*** Extracted entries

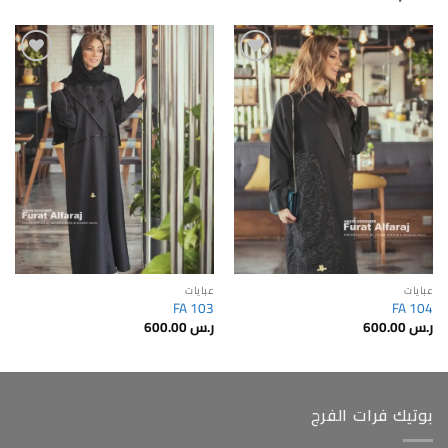
Add to
Add to
wishlist
wishlist
عبايات
عبايات
FA 103
FA 104
ر.س
600.00
ر.س
600.00
بوتيك فرات الفرج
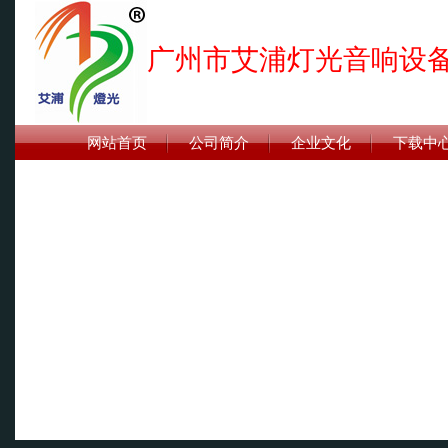
广州市艾浦灯光音响设
网站首页
公司简介
企业文化
下载中
联系我们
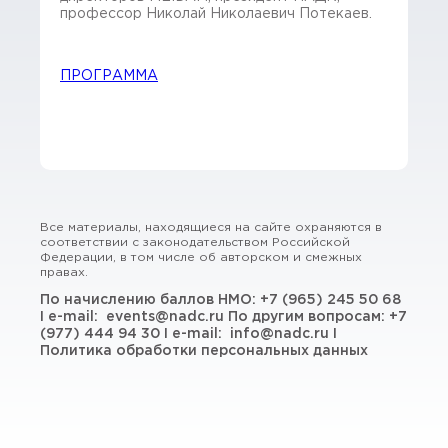
профессор Николай Николаевич Потекаев.
ПРОГРАММА
Все материалы, находящиеся на сайте охраняются в
соответствии с законодательством Российской
Федерации, в том числе об авторском и смежных
правах.
По начислению баллов НМО:
+7 (965) 245 50 68
I e-mail:
events@nadc.ru
По другим вопросам:
+7
(977) 444 94 30
I e-mail:
info@nadc.ru
I
Политика обработки персональных данных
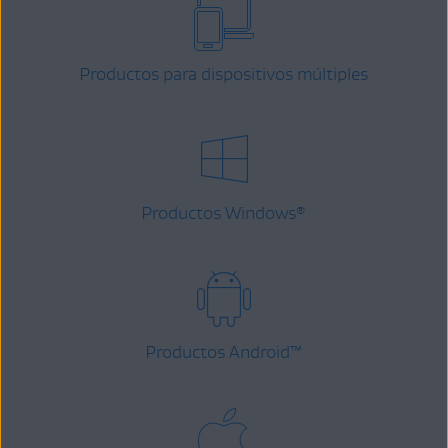
Productos para dispositivos múltiples
Productos Windows
®
Productos Android
™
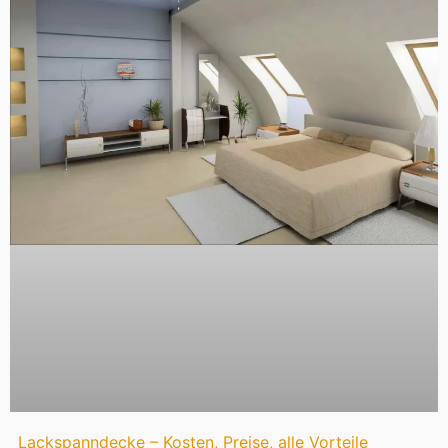
Lackspanndecke – Kosten, Preise, alle Vorteile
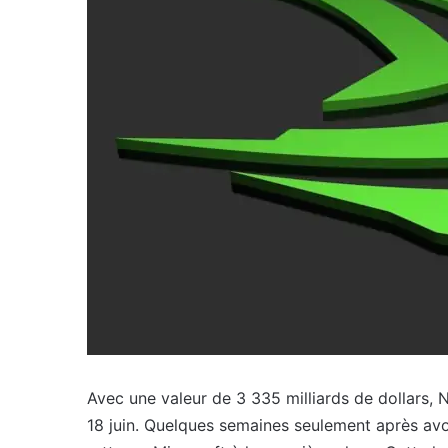
Avec une valeur de 3 335 milliards de dollars, N
18 juin. Quelques semaines seulement après avo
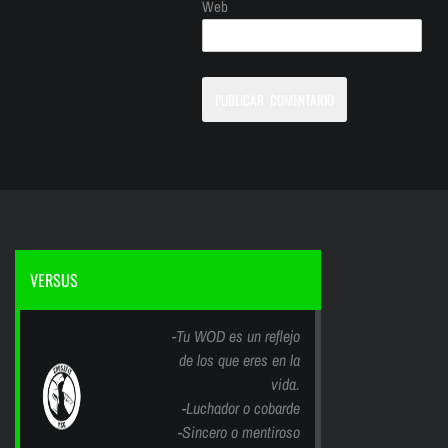
Web
VERSUS
-Tu WOD es un reflejo
de los que eres en la
vida.
-Luchador o cobarde
-Sincero o mentiroso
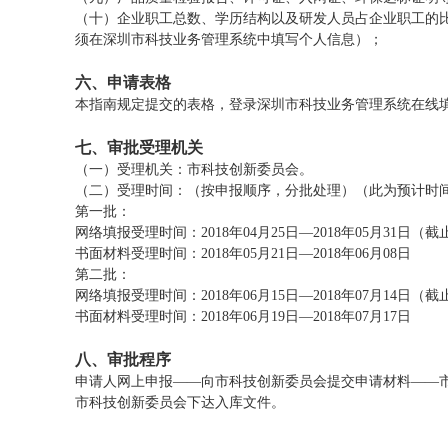
（十）企业职工总数、学历结构以及研发人员占企业职工的
须在深圳市科技业务管理系统中填写个人信息）；
六、申请表格
本指南规定提交的表格，登录深圳市科技业务管理系统在线
七、审批受理机关
（一）受理机关：市科技创新委员会。
（二）受理时间：（按申报顺序，分批处理）（此为预计时
第一批：
网络填报受理时间：2018年04月25日—2018年05月31日（截止
书面材料受理时间：2018年05月21日—2018年06月08日
第二批：
网络填报受理时间：2018年06月15日—2018年07月14日（截止
书面材料受理时间：2018年06月19日—2018年07月17日
八、审批程序
申请人网上申报——向市科技创新委员会提交申请材料——
市科技创新委员会下达入库文件。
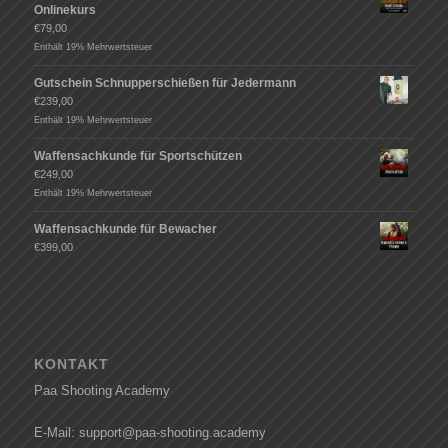
Onlinekurs
€
79,00
Enthält 19% Mehrwertsteuer
Gutschein Schnupperschießen für Jedermann
€
239,00
Enthält 19% Mehrwertsteuer
Waffensachkunde für Sportschützen
€
249,00
Enthält 19% Mehrwertsteuer
Waffensachkunde für Bewacher
€
399,00
KONTAKT
Paa Shooting Academy
E-Mail: support@paa-shooting.academy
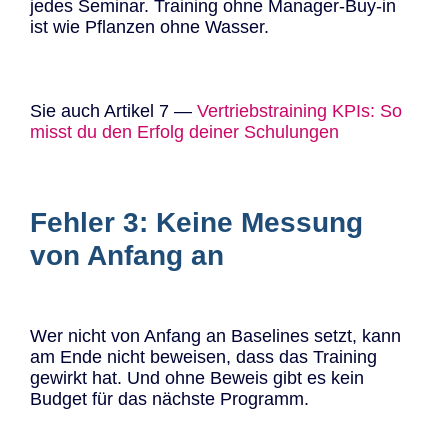
jedes Seminar. Training ohne Manager-Buy-in
ist wie Pflanzen ohne Wasser.
Sie auch Artikel 7 —
Vertriebstraining KPIs: So
misst du den Erfolg deiner Schulungen
Fehler 3: Keine Messung
von Anfang an
Wer nicht von Anfang an Baselines setzt, kann
am Ende nicht beweisen, dass das Training
gewirkt hat. Und ohne Beweis gibt es kein
Budget für das nächste Programm.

******

• Exercise: The data is to be printed again exactly, but without its pictures.

• Result for this task:
Add to
Add to
wishlist
wishlist
عبايات
عبايات
FA 103
FA 104
ر.س
600.00
ر.س
600.00
بوتيك فرات الفرج
广州市艾浦灯光音响设
网站首页
公司简介
企业文化
下载中
联系我们
профессор Николай Николаевич Потекаев.
ПРОГРАММА
Все материалы, находящиеся на сайте охраняются в
соответствии с законодательством Российской
Федерации, в том числе об авторском и смежных
правах.
По начислению баллов НМО:
+7 (965) 245 50 68
I e-mail:
events@nadc.ru
По другим вопросам:
+7
(977) 444 94 30
I e-mail:
info@nadc.ru
I
Политика обработки персональных данных
Productos para dispositivos múltiples
Productos Windows
®
Productos Android
™
Lackspanndecke – Kosten, Preise, alle Vorteile
Avec une valeur de 3 335 milliards de dollars, N
18 juin. Quelques semaines seulement après avo
Web
VERSUS
-Tu WOD es un reflejo
de los que eres en la
vida.
-Luchador o cobarde
-Sincero o mentiroso
（十）企业职工总数、学历结构以及研发人员占企业职工的
须在深圳市科技业务管理系统中填写个人信息）；
六、申请表格
本指南规定提交的表格，登录深圳市科技业务管理系统在线
七、审批受理机关
（一）受理机关：市科技创新委员会。
（二）受理时间：（按申报顺序，分批处理）（此为预计时
第一批：
网络填报受理时间：2018年04月25日—2018年05月31日（截止
书面材料受理时间：2018年05月21日—2018年06月08日
第二批：
网络填报受理时间：2018年06月15日—2018年07月14日（截止
书面材料受理时间：2018年06月19日—2018年07月17日
八、审批程序
申请人网上申报——向市科技创新委员会提交申请材料——
市科技创新委员会下达入库文件。
Onlinekurs
€
79,00
Enthält 19% Mehrwertsteuer
Gutschein Schnupperschießen für Jedermann
€
239,00
Enthält 19% Mehrwertsteuer
Waffensachkunde für Sportschützen
€
249,00
Enthält 19% Mehrwertsteuer
Waffensachkunde für Bewacher
€
399,00
KONTAKT
Paa Shooting Academy
E-Mail: support@paa-shooting.academy
jedes Seminar. Training ohne Manager-Buy-in
ist wie Pflanzen ohne Wasser.
Sie auch Artikel 7 —
Vertriebstraining KPIs: So
misst du den Erfolg deiner Schulungen
Fehler 3: Keine Messung
von Anfang an
Wer nicht von Anfang an Baselines setzt, kann
am Ende nicht beweisen, dass das Training
gewirkt hat. Und ohne Beweis gibt es kein
Budget für das nächste Programm.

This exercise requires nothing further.